Context of the Project
Application-based service learning (ABSL, www.ABSLnews.net) is a recently developed pedagogy that infuses laboratory science courses with five of the high-impact educational strategies endorsed by the Association of American Colleges and Universities: learning communities, writing intensive courses, collaborative assignments and projects, undergraduate research, and service-learning (Kuh 2008). A unique aspect of ABSL is that the undergraduate research and service-learning activities are both linked to a shared local community issue (Wei and Woodin 2011). Thus, a strength of this teaching method is that it shows students the application of science to community problems. As a result, it provides the opportunity to teach community awareness and engagement in the science disciplines, where such perspectives are not traditionally emphasized (Dostilio et al. 2013). The National Science Foundation (NSF) funded initial development of ABSL (CCLI Grant #0717685) and subsequent expansion and refinement of the pedagogy (TUES Phase II Grant #1226175). As part of the effort to expand ABSL, a team consisting of a chemistry professor at the NYC College of Technology of the City University of New York (City Tech, CUNY) and an interior architecture professor at Chatham University (Pittsburgh, PA) began creation of ABSL versions of chemistry laboratory courses and partnered interior architecture courses, both focused on the issue of brownfield redevelopment.

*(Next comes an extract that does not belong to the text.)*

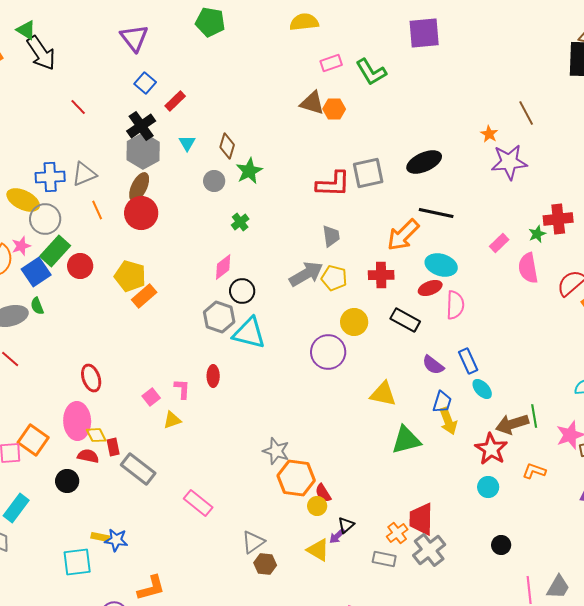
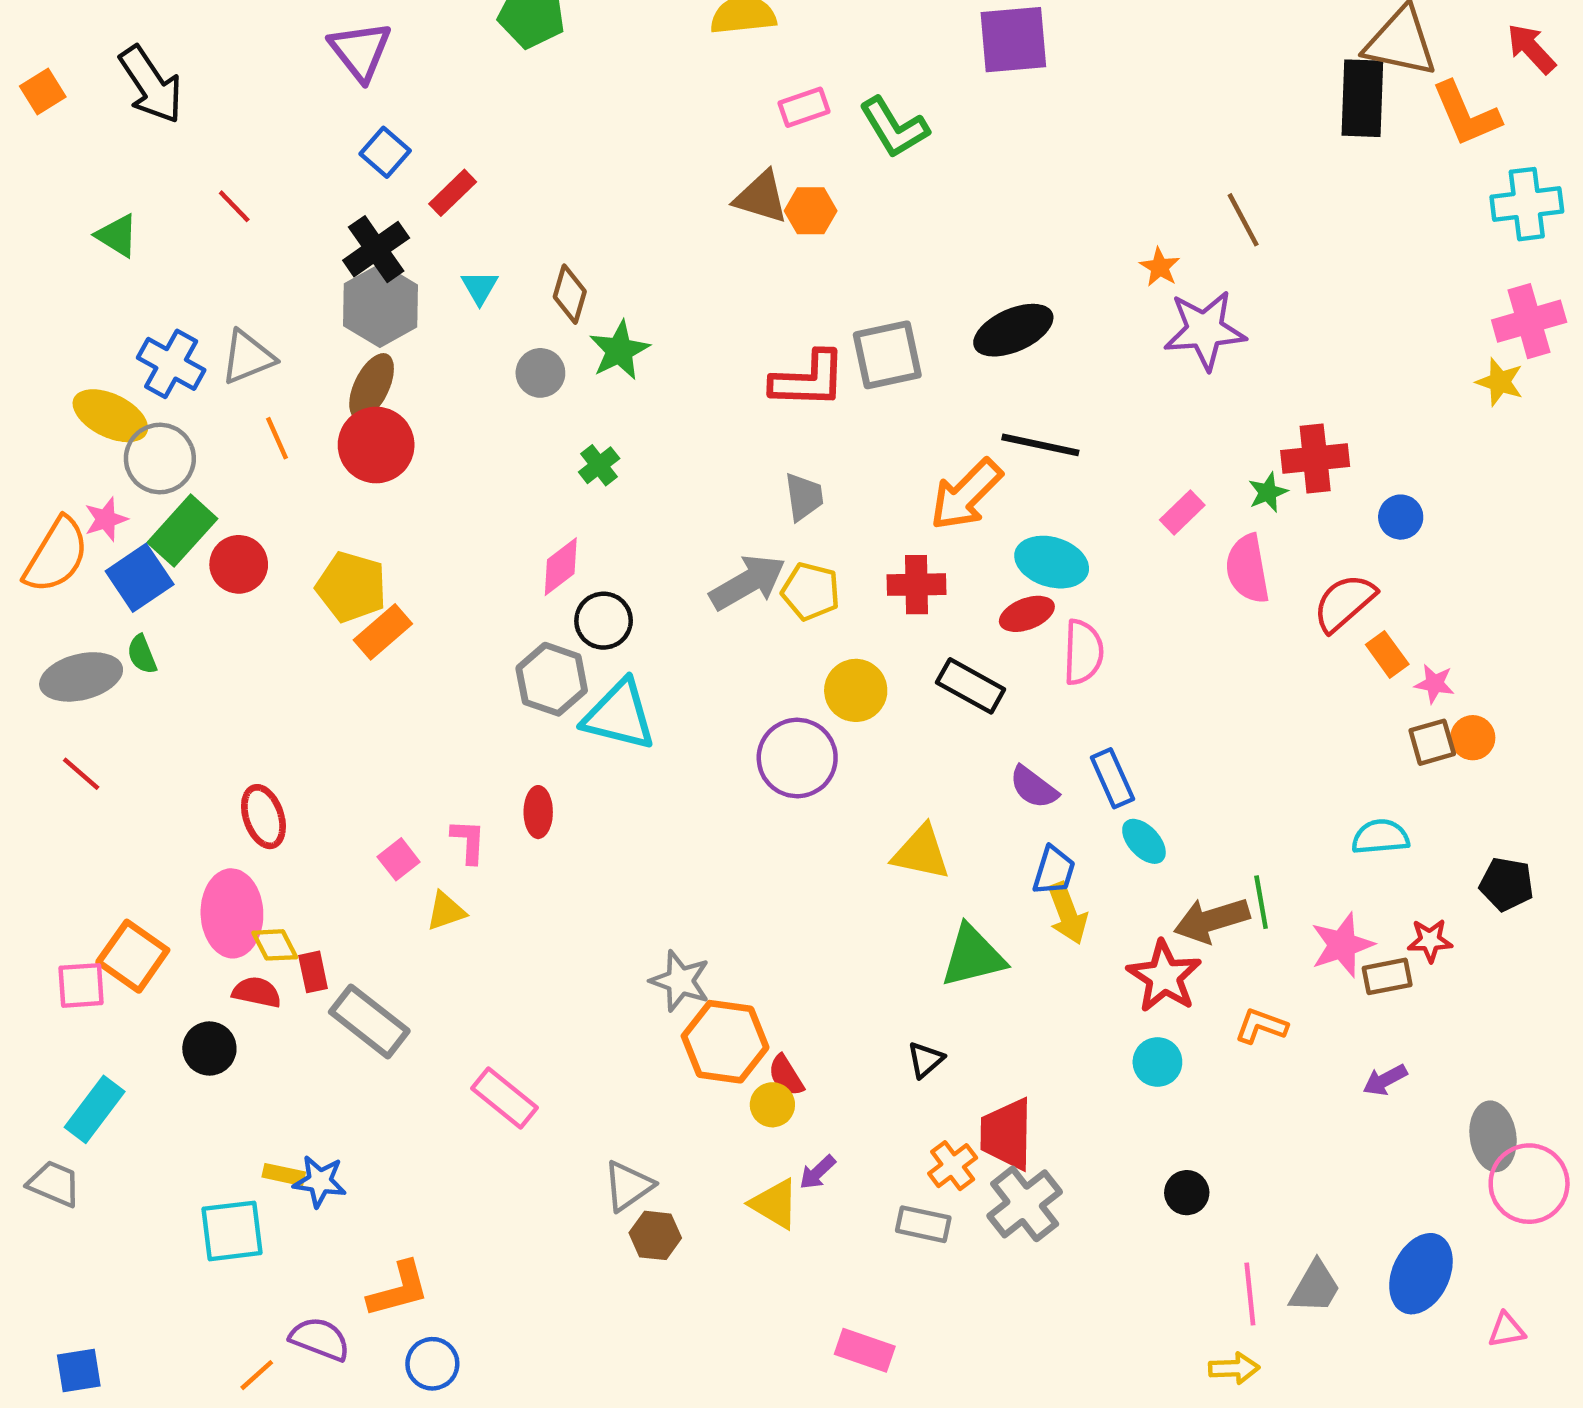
green triangle: (26, 30) -> (117, 236), moved
blue cross: (50, 177) -> (171, 364), turned 32
black triangle: (346, 525) -> (926, 1060), moved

A brownfield is “a property, the expansion, redevelopment, or reuse of which may be complicated by the presence or potential presence of a hazardous substance, pollutant, or contaminant” (United States Environmental Protection Agency 2015). As brownfield redevelopment is at the nexus of environmental chemistry, architecture, economics, politics, and social justice, development of an ABSL chemistry course focused on brownfield redevelopment should include perspectives from non-science disciplines. This made the choice of partnering with the Green and Sustainable Design course from the Interior Architecture program at Chatham a logical one. On the other hand, the Chatham Interior Architecture program’s interest in teaching students about brownfields derives from its long-standing focus on sustainability. This program has won awards from the American Society of Interior Designers for its work in sustainability education, and Chatham has made sustainability a university-wide educational focus.

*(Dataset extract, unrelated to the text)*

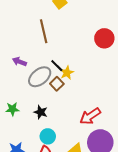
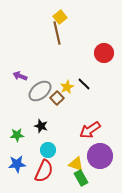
brown line: (44, 31) -> (57, 33), moved
black line: (57, 66) -> (84, 84), moved
green star: (12, 109) -> (17, 135), moved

While the utility of interdisciplinary collaboration in ABSL course development is clear, a critical question must be answered: What strategies can be used to foster meaningful interdisciplinary collaborations when science and non-science courses partner to study a community issue?
Results and Discussion
Interdisciplinary Collaborations Through a Shared Slide Presentation Project
At the beginning of the spring 2015 semester, a General Chemistry II laboratory course and a Green and Sustainable Design course were chosen as paired cohorts to develop and enact strategies for interdisciplinary collaboration in community-based teaching. Wherever possible, the core concepts of both courses would be taught through the lens of understanding a shared brownfield redevelopment site, the Gowanus neighborhood in Brooklyn. Chemistry students would perform in-class water quality laboratory experiments and out-of-class community service relating to the canal. Design students would use the canal as a case study. For the chemistry students, an in-class lecture and discussion about brownfields would provide an initial introduction to the issue. Then the class would take a walking tour of the canal, seeing brownfield development in action as sites previously occupied by chemical processing and heavy industry are transformed into residential neighborhoods and retail spaces. For the architecture students, brownfield issues would be introduced through an overview of environmentalism, then through specific investigations into environmental history. Students would also study seminal texts related to sustainability and building, tour local “green” buildings, and view presentations on green building certification programs.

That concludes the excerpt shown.